As the pressure ratchets up late in the game, cracks begin to appear. The script is witty but there isn’t enough of it: the crew’s nightly reflections on the day start repeating after the 30-day mark, and frequently bear little relation to what actually happened. We could have done without Brittany fretting about the day’s failure to find any food when we had ten days’ worth saved up and had just lost 75 Pikmin in a botched boss fight, for instance. The script is diluted even further by the needless abundance of data files, some of which are curiously placed, at one point spoiling the imminent arrival of a new Pikmin type by explaining its abilities.

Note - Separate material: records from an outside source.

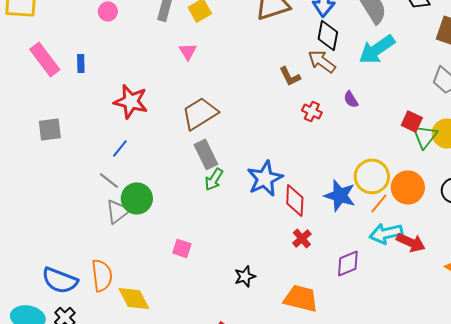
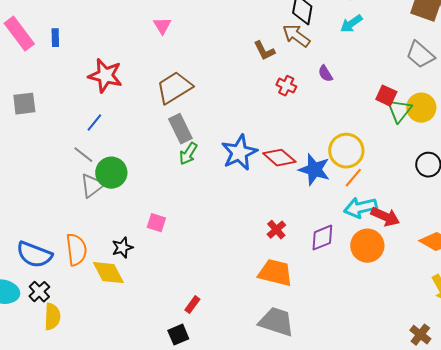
cyan arrow: (377, 49) -> (351, 24), size x0.6
orange circle: (408, 187) -> (367, 246), moved
red diamond: (295, 200) -> (279, 158), moved, turned -52
red cross: (302, 238) -> (276, 230), moved
black star: (245, 276) -> (122, 248), moved

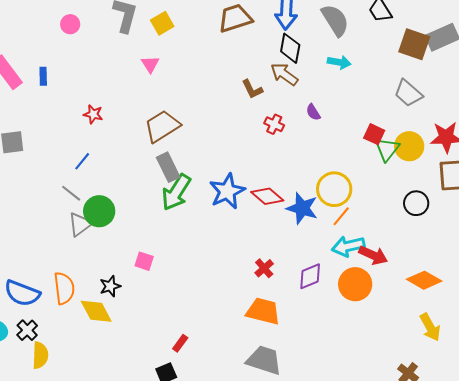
cyan arrow: (351, 24) -> (339, 62), turned -135
red star: (105, 76) -> (93, 114), size x0.6
green arrow: (188, 154) -> (176, 192), size x1.6

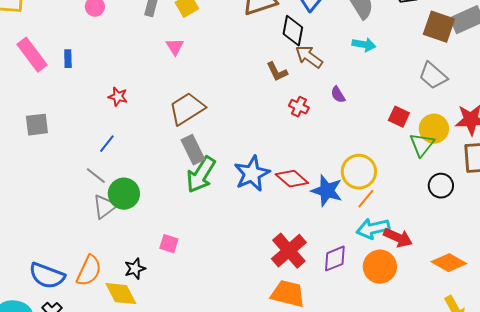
black diamond: (290, 48) -> (293, 31), moved
green triangle: (387, 149) -> (422, 145), moved
red cross: (264, 268) -> (289, 251), size x1.8
orange semicircle: (64, 288) -> (89, 271), turned 32

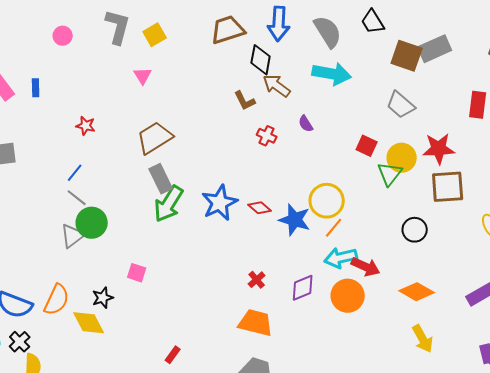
cyan arrow: (364, 45) -> (332, 74), size x1.6
gray line: (96, 176) -> (77, 198), moved
red diamond: (292, 179) -> (260, 208), size x0.7
black circle: (441, 186) -> (415, 230), moved
red cross: (289, 251) -> (257, 280), size x0.5

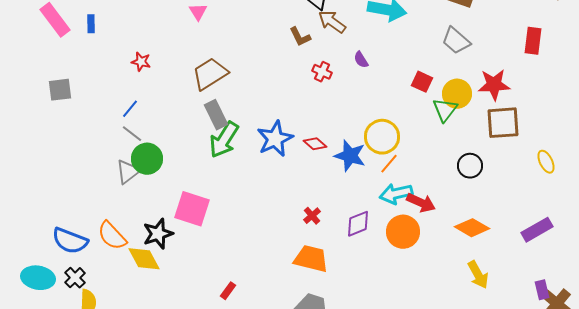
pink square: (137, 273) -> (192, 209), size x1.8
black star: (103, 298) -> (158, 234), size x1.4
orange semicircle: (57, 300) -> (112, 236), turned 112

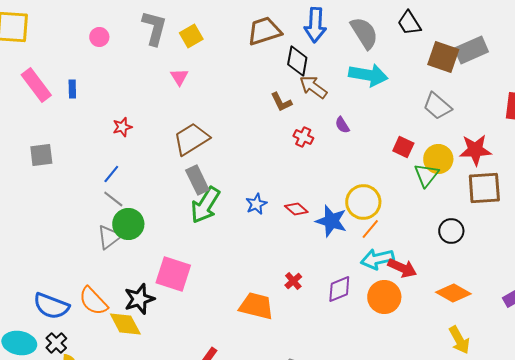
red star: (141, 62) -> (122, 127), turned -30
blue star: (275, 139) -> (256, 204), size x0.6
orange trapezoid: (311, 259) -> (256, 306), moved

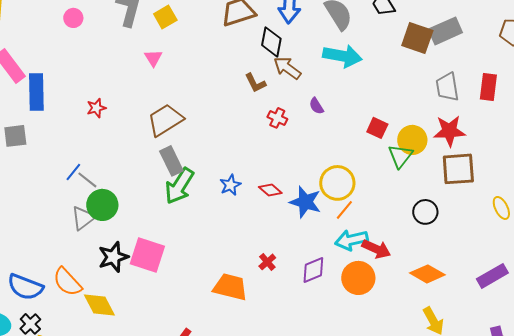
blue rectangle: (72, 89) -> (36, 92), moved, size x2.0
gray trapezoid: (437, 106) -> (447, 87), moved, turned 40
blue line: (111, 174) -> (73, 172), moved
black star: (139, 299) -> (113, 257), moved

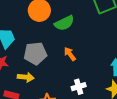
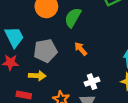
green semicircle: (64, 23) -> (73, 18), turned 150

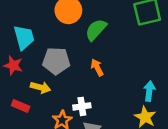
white cross: (92, 82) -> (82, 106), moved

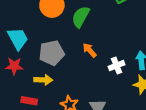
white cross: (82, 106) -> (117, 66), moved

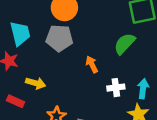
green semicircle: (81, 17) -> (125, 44), moved
gray pentagon: (52, 53) -> (59, 38), moved

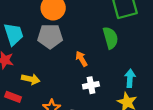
green semicircle: (125, 44) -> (110, 38), turned 125
white cross: (116, 88) -> (91, 85), moved

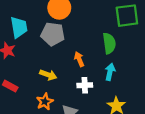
cyan arrow: (130, 78) -> (110, 72), moved
yellow arrow: (31, 79) -> (48, 75), moved

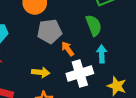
gray pentagon: (53, 34) -> (49, 31), moved
white cross: (85, 85) -> (80, 74), size x1.6

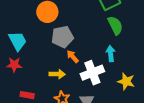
green semicircle: (94, 25) -> (115, 25), moved
orange arrow: (68, 49) -> (73, 57), moved

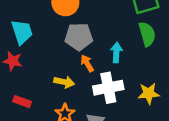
cyan arrow: (111, 54) -> (116, 52), moved
yellow star: (126, 81) -> (149, 93), moved, turned -30

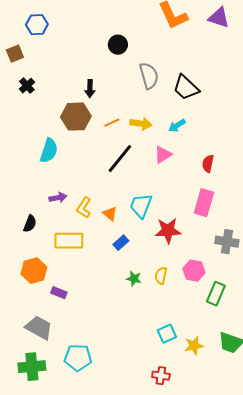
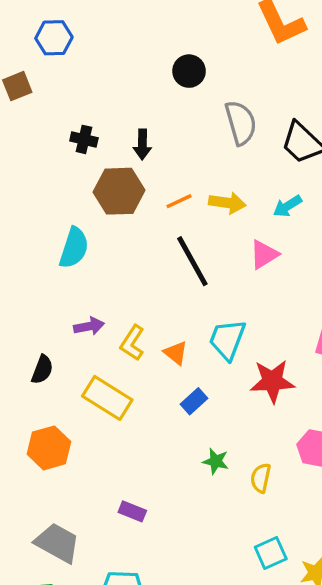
black cross: (27, 86) -> (84, 139), moved, turned -35
black line: (120, 159) -> (192, 261), turned -68
yellow rectangle: (69, 241) -> (107, 398), turned 32
yellow semicircle: (161, 276) -> (261, 478), moved
purple rectangle: (59, 293) -> (132, 511), moved

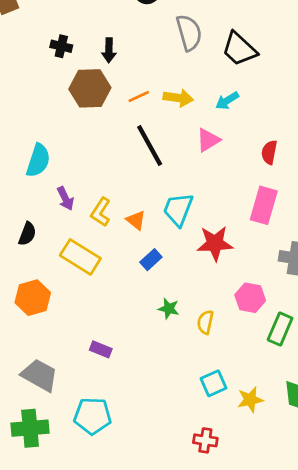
cyan semicircle: (74, 248) -> (38, 160), moved
purple arrow: (89, 326) -> (65, 198), turned 75

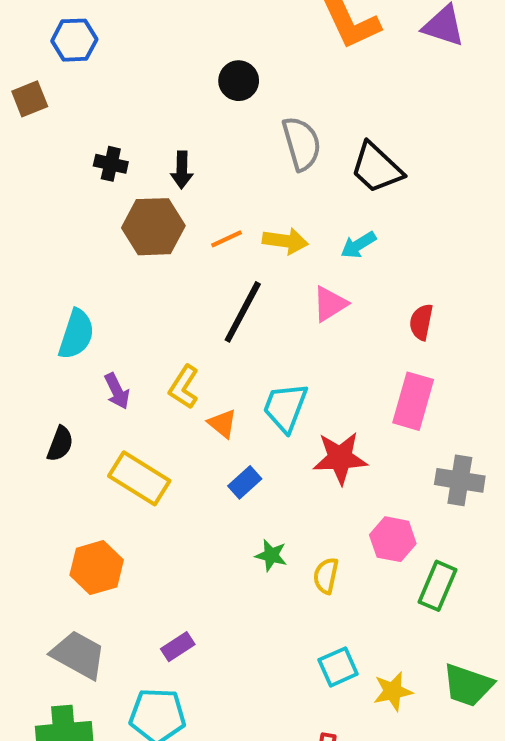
black line: (150, 145) -> (243, 312), turned 57
yellow L-shape: (101, 212) -> (184, 387), moved
orange hexagon: (33, 298) -> (97, 568), moved
purple rectangle: (101, 349) -> (178, 647), moved, turned -55

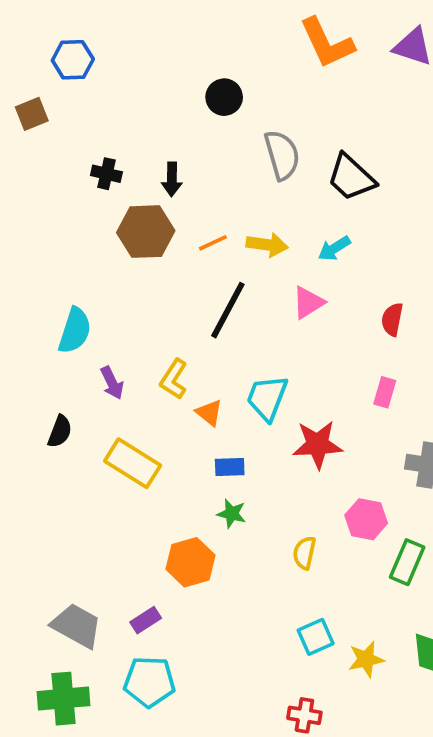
pink rectangle: (413, 401) -> (385, 392), size x0.6
blue rectangle: (245, 482) -> (230, 467), turned 40
green star: (271, 555) -> (232, 514), moved
orange hexagon: (97, 568) -> (191, 562), moved
purple rectangle: (178, 647) -> (146, 620), moved

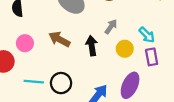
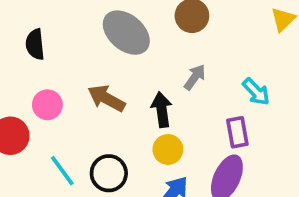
yellow circle: (125, 49) -> (168, 149), moved
purple rectangle: (152, 57) -> (237, 132), moved
cyan line: (34, 82) -> (62, 171), turned 48

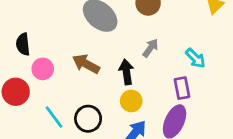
black semicircle: (35, 44) -> (23, 44), moved

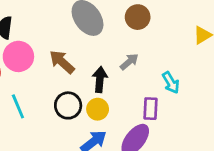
pink circle: (43, 69) -> (18, 56), size x1.4
black circle: (88, 119) -> (68, 105), moved

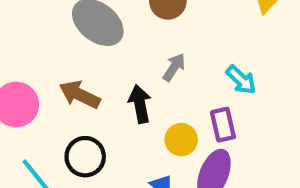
black circle: (68, 105) -> (85, 157), moved
yellow circle: (98, 109) -> (181, 140), moved

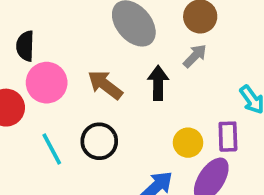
gray arrow: (174, 67) -> (195, 56), moved
black arrow: (140, 104) -> (158, 83), moved

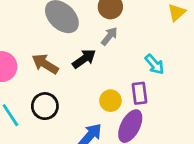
black arrow: (158, 83) -> (84, 59), turned 60

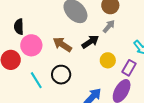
purple rectangle: (139, 93) -> (129, 68), turned 35
yellow circle: (110, 101) -> (108, 60), moved

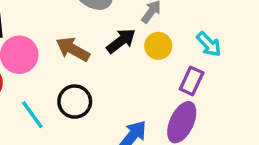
yellow circle: (108, 60) -> (158, 46), moved

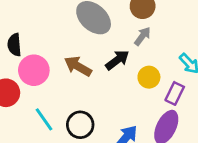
yellow circle: (158, 46) -> (149, 77), moved
black circle: (75, 102) -> (80, 125), moved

Yet perhaps the biggest disappointment of all is how iterative it all feels. Pikmin had one protagonist, the sequel had two, and here we have three, and while the puzzles that require all three are smartly designed, they’re few and far between and you can bumble your way through most of the game by playing it like Pikmin 1 and 2. Ultimately this is still a game of throwing a sufficient quantity of one Pikmin colour at an enemy or object and waiting until it’s either destroyed, rebuilt or transported back to your ship. Luckily, it’s a core loop that still delights. You destroy barriers so you can build bridges; you kill things to bring others to life. And when you fail, and their wispy souls vanish into the ether, there’s not a gruesome death rattle or anguished scream but a soft, plaintive sort of sigh that’s still the most heartbreaking sound effect in videogames.
Familiarity is both the worst and best thing about Pikmin 3. Twelve years after the original and nine after the sequel, little has changed – but little really needed to. It may not sell systems on its own, but it’s a fine addition to a sparse software library that brings one of Nintendo’s most vibrantly characterful series into the HD era and, critically, makes convincing use of the GamePad. And that, pending the arrival of a true system seller, is what Wii U needs most of all.